Но как бы долго мы ни шли, грохот войны за спиной не становился тише. Мы считали, что убегаем от него, но скорее, мы сами тащили его за собой, словно железнотяжелый чернодымный вагон. Река Одер оказалась не помехой. Дорожные указатели обещали Берлин за ближайшим лесом, ближайшим холмом. Мы спали на сеновалах, на брошенных хуторах. Порой в ящике находились картофелины, на лавке – ржаная корка, но чаще на ужин были рассказы об удачливых беженцах, которые набрели на полное еды поместье. Я нашла шмат сливочного масла на трупе женщины у обочины и спрятала под одеждой; его мне хватило на неделю.

Сошли снега, и на дорогах стало еще больше беженцев: пруссы, поляки, немцы, даже поволжские немцы и представители других народов. Тысячи людей месили грязь по дорогам, раскисшим в распутицу, мимо брошенных танков и наполненных водой воронок от снарядов, будто молчаливые усталые ветхозаветные фигуры – с той разницей, что здесь не было Бога, наблюдавшего за ними из-за туч.

Порой у обочины появлялись деревья: они стояли там длинными рядами и смотрели, как мы тянемся в сторону заката, который был иногда красив, но всегда печален. Однажды утром нам навстречу попалась вереница русских детей, и лица у них были такие, как будто они видели собственную смерть. На следующий день на восток устремились десятки советских женщин, и нам пришлось отступить на обочину, чтобы пропустить этот поток. Они шли пешком, большинству из них было лет тридцать или больше. Их хмурые лица проплывали мимо, как в немом кино. Одна из них плюнула на немецкого мужика в наших рядах. Неужели война закончилась? Некоторые из них были беременны и несли в свою Белоруссию эти немецкие плоды, которые в итоге оказались единственными «завоеваниями» немцев на восточном фронте, если их, конечно, не утопили сразу после рождения.
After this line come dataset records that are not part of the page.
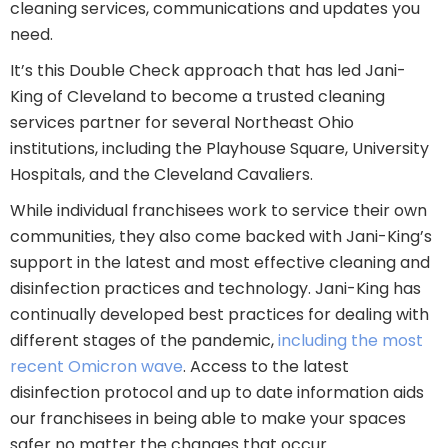
cleaning services, communications and updates you
need.
It’s this Double Check approach that has led Jani-
King of Cleveland to become a trusted cleaning
services partner for several Northeast Ohio
institutions, including the Playhouse Square, University
Hospitals, and the Cleveland Cavaliers.
While individual franchisees work to service their own
communities, they also come backed with Jani-King’s
support in the latest and most effective cleaning and
disinfection practices and technology. Jani-King has
continually developed best practices for dealing with
different stages of the pandemic,
including the most
recent Omicron wave
. Access to the latest
disinfection protocol and up to date information aids
our franchisees in being able to make your spaces
safer no matter the changes that occur.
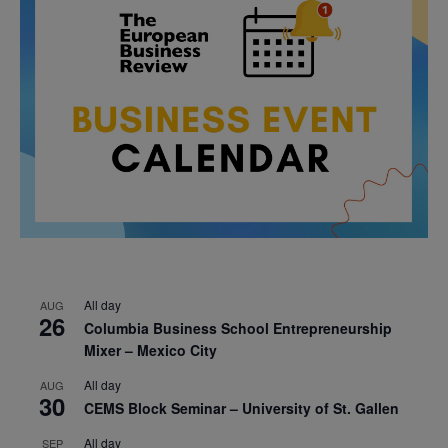
All day
AUG
26
Columbia Business School Entrepreneurship
Mixer – Mexico City
All day
AUG
30
CEMS Block Seminar – University of St. Gallen
All day
SEP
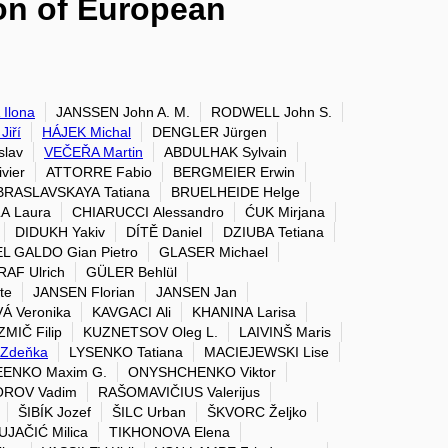
ion of European
Ilona
JANSSEN John A. M.
RODWELL John S.
iří
HÁJEK Michal
DENGLER Jürgen
slav
VEČEŘA Martin
ABDULHAK Sylvain
vier
ATTORRE Fabio
BERGMEIER Erwin
BRASLAVSKAYA Tatiana
BRUELHEIDE Helge
A Laura
CHIARUCCI Alessandro
ĆUK Mirjana
DIDUKH Yakiv
DÍTĚ Daniel
DZIUBA Tetiana
L GALDO Gian Pietro
GLASER Michael
RAF Ulrich
GÜLER Behlül
te
JANSEN Florian
JANSEN Jan
Á Veronika
KAVGACI Ali
KHANINA Larisa
MIČ Filip
KUZNETSOV Oleg L.
LAIVINŠ Maris
Zdeňka
LYSENKO Tatiana
MACIEJEWSKI Lise
ENKO Maxim G.
ONYSHCHENKO Viktor
ROV Vadim
RAŠOMAVIČIUS Valerijus
ŠIBÍK Jozef
ŠILC Urban
ŠKVORC Željko
UJAČIĆ Milica
TIKHONOVA Elena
Мы проковыляли мимо бурого поля. Посреди него стоял помешанный немецкий дезертир с раскинутыми руками и без конца орал: «Не стрелять! Я пугало!» Лишь у немногих нашлись силы поднять на него глаза. Мы тянулись дальше молчаливым усталым хором, лишь где-то далеко позади завывала одинокая гармонь.
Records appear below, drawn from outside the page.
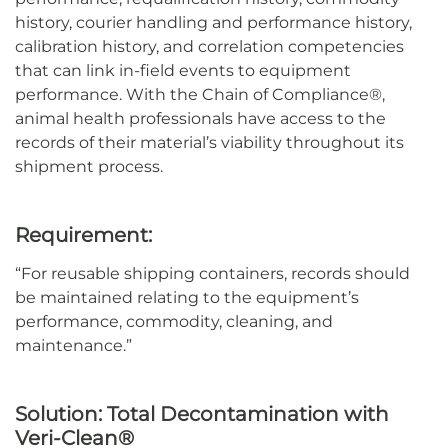
history, courier handling and performance history,
calibration history, and correlation competencies
that can link in-field events to equipment
performance.
With the Chain of Compliance®,
animal health professionals have access to the
record
s of their material’s viability
throughout its
shipment process
.
Requirement:
“
For reusable shipping containers, records should
be
maintained
relating to the equipment’s
performance, commodity, cleaning, and
maintenance.
”
Solution:
Total Decontamination with
Veri-Clean®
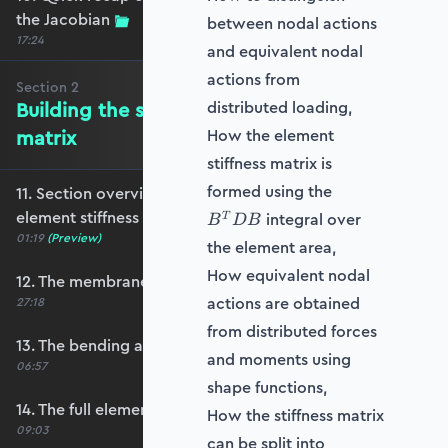
the Jacobian
between nodal actions
17:24
and equivalent nodal
actions from
Section
2
Building the shell element stiffness
distributed loading,
matrix
How the element
stiffness matrix is
B^T
formed using the
11. Section overview - Building the shell
D B
element stiffness matrix
integral over
T
B
D
B
01:19
(Preview)
the element area,
How equivalent nodal
12. The membrane stiffness
actions are obtained
27:18
from distributed forces
13. The bending and shear stiffness
and moments using
06:57
shape functions,
14. The full element stiffness matrix
How the stiffness matrix
09:03
can be split into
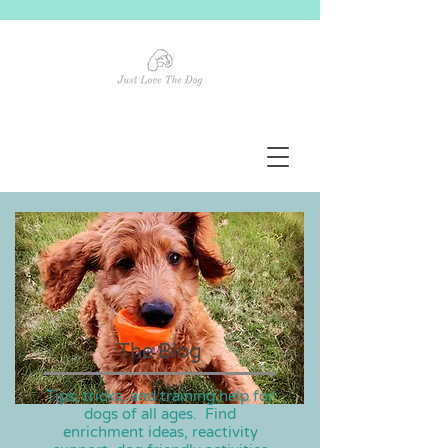
The Blog
Tips, tricks, and training help for
dogs of all ages. Find
enrichment ideas, reactivity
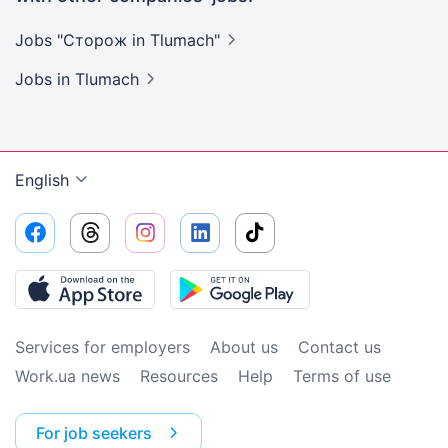
Jobs "Сторож in
Tlumach"
Jobs
in Tlumach
English
Services for employers
About us
Contact us
Work.ua news
Resources
Help
Terms of use
For job seekers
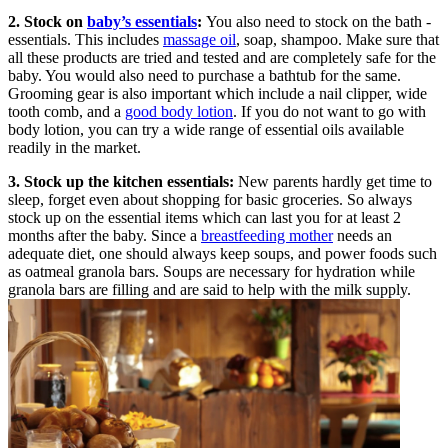
2. Stock on
baby’s essentials
:
You also need to stock on the bath -
essentials. This includes
massage oil
, soap, shampoo. Make sure that
all these products are tried and tested and are completely safe for the
baby. You would also need to purchase a bathtub for the same.
Grooming gear is also important which include a nail clipper, wide
tooth comb, and a
good body lotion
. If you do not want to go with
body lotion, you can try a wide range of essential oils available
readily in the market.
3. Stock up the kitchen essentials:
New parents hardly get time to
sleep, forget even about shopping for basic groceries. So always
stock up on the essential items which can last you for at least 2
months after the baby. Since a
breastfeeding mother
needs an
adequate diet, one should always keep soups, and power foods such
as oatmeal granola bars. Soups are necessary for hydration while
granola bars are filling and are said to help with the milk supply.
Седобородый предложил мне сесть к нему на телегу; я целых два дня свешивала с нее ноги, пока у него ночью не украли лошадь. А на следующий день мы нашли ее голову в канаве.

Хотя у Седобородого погибла вся семья, эту смерть он принял так близко к сердцу, что быстро отстал. Я обернулась через плечо и увидела, как он исчезает в толпе женщин в платках и шалях на грязной дороге: крошечное красноносое лицо с серовато-белой бородой под угрожающе широким небом, тоже серым.

Вот так пропадают люди. Их красные носы и седые бороды поглощает серое небо.

Я до конца дня шагала в толпе поляков. Деревни ежились у дороги, словно нищие, ожидая помощи. Каждый дом, каждая церквушка, казалось, просили, чтоб их сняли с фундамента и понесли навстречу лучшей жизни. А где она – эта лучшая жизнь? Кто-то сказал, что мы все идем в бункер фюрера, он там ждет нас с вареной капустой и шнапсом.

Однажды ночью мы заняли старый постоялый двор в брошенной деревне. В самой большой комнате на кровати теснились люди; огонь в стальном ведре согревал усталых путников. Под конец я разговорилась там с человеком, который из всех возможных в мире судеб оказался шведом-гобоистом. Его щеки и нос были покрыты живописными бородавками. Он рассказал мне удивительную историю про самого себя: как он волею истории оказался в таких условиях, но его попросили помочь, и он помог. Затем он вытащил сигареты и предложил мне: зажег и стал учить меня курить. От первой я сблевала, от второй закашлялась, а третью мужественно дотянула до конца. Через несколько недель я заключила брак с г-ном Никотином, и с тех пор мы с ним были неразлучны: весной 2005 отметили бриллиантовую свадьбу.

«Война окончена, – говорил швед-бородавочник. – Она уже через месяц кончится. Американцы уже Рейн переходят. Сталин с Рузвельтом встретятся в Берлине. Я знаю одного человека, который может тебе помочь. Он пользуется немецким именем, но сам американец – Билл Скьюинсон. Зайди к нему непременно. Он живет по адресу: Бюльштрассе, 14. Если он не сможет переправить тебя в Исландию, то никто не сможет».

Потом он проводил меня на второй этаж и уложил в кровать. Я быстро уснула, но проснулась оттого, что он просунул руку мне под кофту. «Я могу тебе помочь», – прошептал он по-немецки со шведским акцентом и прокричал мне вслед этот адрес в Берлине, когда я выбежала из комнаты.

С тех пор я держалась в толпе женщин. Здесь каждая была сама по себе. Jeder für sich, und Gott gegen alle[281]. Война сводила людей, чтобы разлучать их. Я на день-два находила «подругу», жующую старую корку, или рыжую деревенскую фрау, читавшую Гюннара Гюннарссона[282] (она просила передавать привет ему самому и его семье), а потом их поглощала мировая история. Каждый день был как целая жизнь. В конце концов я шагнула из усталости в транс: дорога сделалась лентой конвейера, и мне казалось, что лес, дома и указатели подъезжают ко мне, а не я приближаюсь к ним.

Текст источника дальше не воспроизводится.